15 Research Lab -Adversarial Safety Evaluation of Frontier AI Systems

John Kearney

Behavioral fingerprinting for agent drift detection

February 5, 2026John Kearney

researchtoolsagent-safety

Agents drift. Not dramatically, not all at once, but over days and weeks of operation, their behavioral patterns shift. A model update changes response distributions. A system prompt edit alters tool use frequencies. A new tool integration introduces novel failure modes. If you are not watching for these shifts, you will not notice until something breaks.
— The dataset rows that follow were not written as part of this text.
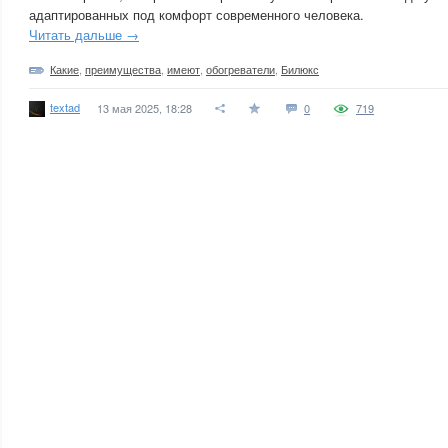
адаптированных под комфорт современного человека.
Читать дальше →
Какие
,
преимущества
,
имеют
,
обогреватели
,
Билюкс
textad
13 мая 2025, 18:28
0
719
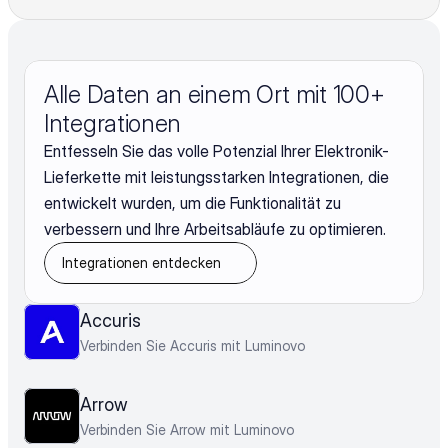
Alle Daten an einem Ort mit 100+ 
Integrationen
Entfesseln Sie das volle Potenzial Ihrer Elektronik-
Lieferkette mit leistungsstarken Integrationen, die
entwickelt wurden, um die Funktionalität zu
verbessern und Ihre Arbeitsabläufe zu optimieren.
Integrationen entdecken
Accuris
Verbinden Sie Accuris mit Luminovo
Arrow
Verbinden Sie Arrow mit Luminovo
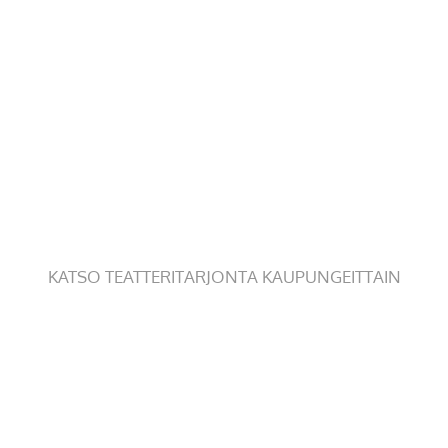
KATSO TEATTERITARJONTA KAUPUNGEITTAIN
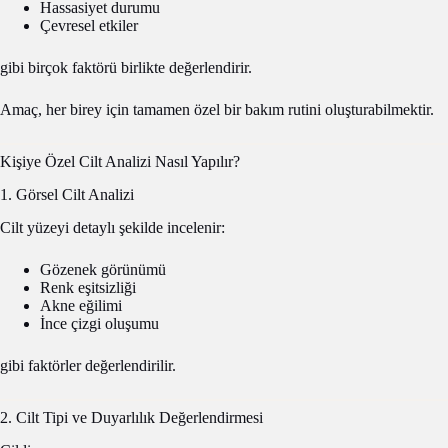
Hassasiyet durumu
Çevresel etkiler
gibi birçok faktörü birlikte değerlendirir.
Amaç, her birey için tamamen özel bir bakım rutini oluşturabilmektir.
Kişiye Özel Cilt Analizi Nasıl Yapılır?
1. Görsel Cilt Analizi
Cilt yüzeyi detaylı şekilde incelenir:
Gözenek görünümü
Renk eşitsizliği
Akne eğilimi
İnce çizgi oluşumu
gibi faktörler değerlendirilir.
2. Cilt Tipi ve Duyarlılık Değerlendirmesi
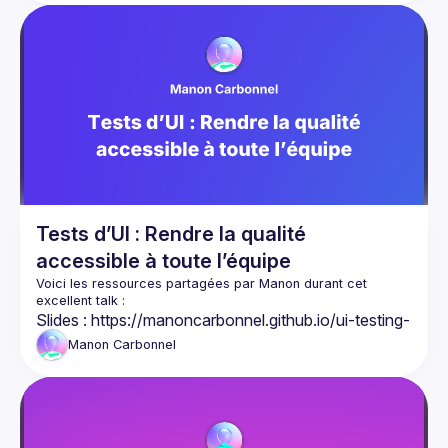
Tests d’UI : Rendre la qualité
accessible à toute l’équipe
Voici les ressources partagées par Manon durant cet 
Slides : 
https://manoncarbonnel.github.io/ui-testing-
slides/1
Manon
Carbonnel
Repository : 
https://github.com/manoncarbonnel/ui-
testing-slides
Article de Manon sur le POM - Page Object Model : 
https://dev.to/manon\_carbonnel/tester-son-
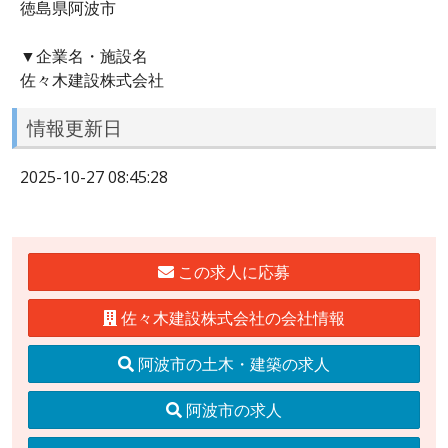
徳島県阿波市
▼企業名・施設名
佐々木建設株式会社
情報更新日
2025-10-27 08:45:28
この求人に応募
佐々木建設株式会社の会社情報
阿波市の土木・建築の求人
阿波市の求人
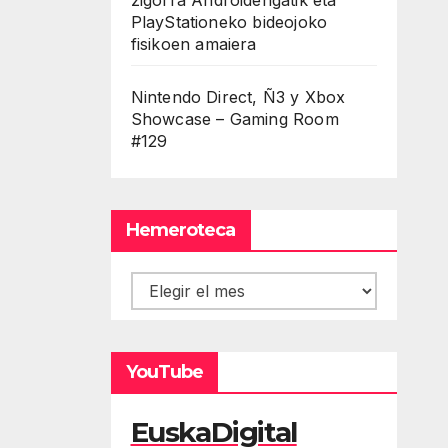
PlayStationeko bideojoko
fisikoen amaiera
Nintendo Direct, Ñ3 y Xbox
Showcase – Gaming Room
#129
Hemeroteca
Hemeroteca
YouTube
EuskaDigital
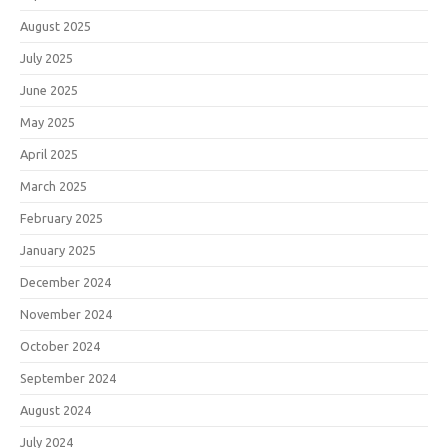
August 2025
July 2025
June 2025
May 2025
April 2025
March 2025
February 2025
January 2025
December 2024
November 2024
October 2024
September 2024
August 2024
July 2024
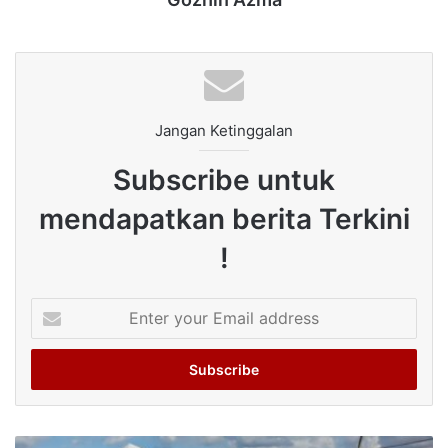
Jangan Ketinggalan
Subscribe untuk
mendapatkan berita Terkini
!
Enter
your
Email
address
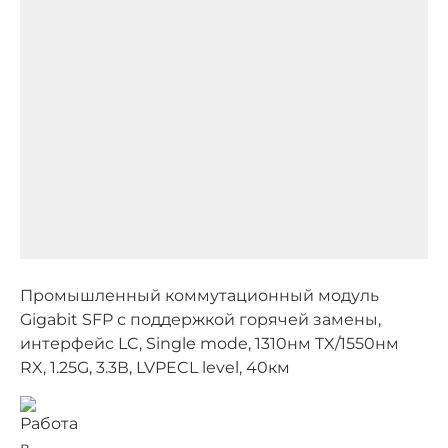
Промышленный коммутационный модуль
Gigabit SFP с поддержкой горячей замены,
интерфейс LC, Single mode, 1310нм TX/1550нм
RX, 1.25G, 3.3В, LVPECL level, 40км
We built a behavioral fingerprinting system that establishes a baseline profile for an agent and then monitors for statistically significant deviations. The system tracks 8 behavioral dimensions: tool call frequency, scope boundary compliance, response latency distribution, refusal rate, action repetition patterns, privilege escalation attempts, output length distribution, and error recovery behavior.

For each dimension, the system maintains an exponentially weighted moving average (EWMA) with a configurable decay factor. EWMA is well-suited to behavioral monitoring because it gives more weight to recent observations while retaining memory of historical patterns. A sudden spike in tool call frequency shows up immediately. A gradual drift in refusal rate shows up as the average migrates away from the baseline.

We also run CUSUM (cumulative sum) control charts in parallel. CUSUM is better at detecting small, sustained shifts that EWMA might smooth out. If an agent's scope compliance drops by 3% and stays there, CUSUM will flag it faster than EWMA because it accumulates the deviation over time rather than averaging it.

The combination of EWMA and CUSUM gives us sensitivity to both sudden changes and gradual trends. When both detectors agree, we have high confidence that a real behavioral shift has occurred. When only one triggers, the alert is informational rather than critical.

Each behavioral dimension has its own threshold calibration. Tool call frequency is naturally more variable than scope compliance, so it needs wider control limits. We calibrated thresholds using 30-day baseline windows from production agent deployments. The goal was a false positive rate below 2% per dimension per week. In practice, we achieved 1.4%.

The system produces a behavioral fingerprint: a vector of 8 values representing the agent's current behavioral profile. You can compare fingerprints across time to measure drift magnitude. You can compare fingerprints across agent configurations to measure the behavioral impact of changes. And you can use fingerprint similarity as an anomaly detection signal in multi-agent systems.

One finding from deploying this: model provider updates cause more behavioral drift than any other factor. A routine model version bump can shift 3 or 4 dimensions simultaneously. System prompt changes typically affect 1 or 2 dimensions. Tool configuration changes rarely affect more than 1. This gives operators a way to triage alerts: multi-dimension drift usually means the upstream model changed.

The fingerprinting system is part of the Sentinel monitoring engine in Authensor. It runs with zero external dependencies and processes events in real time.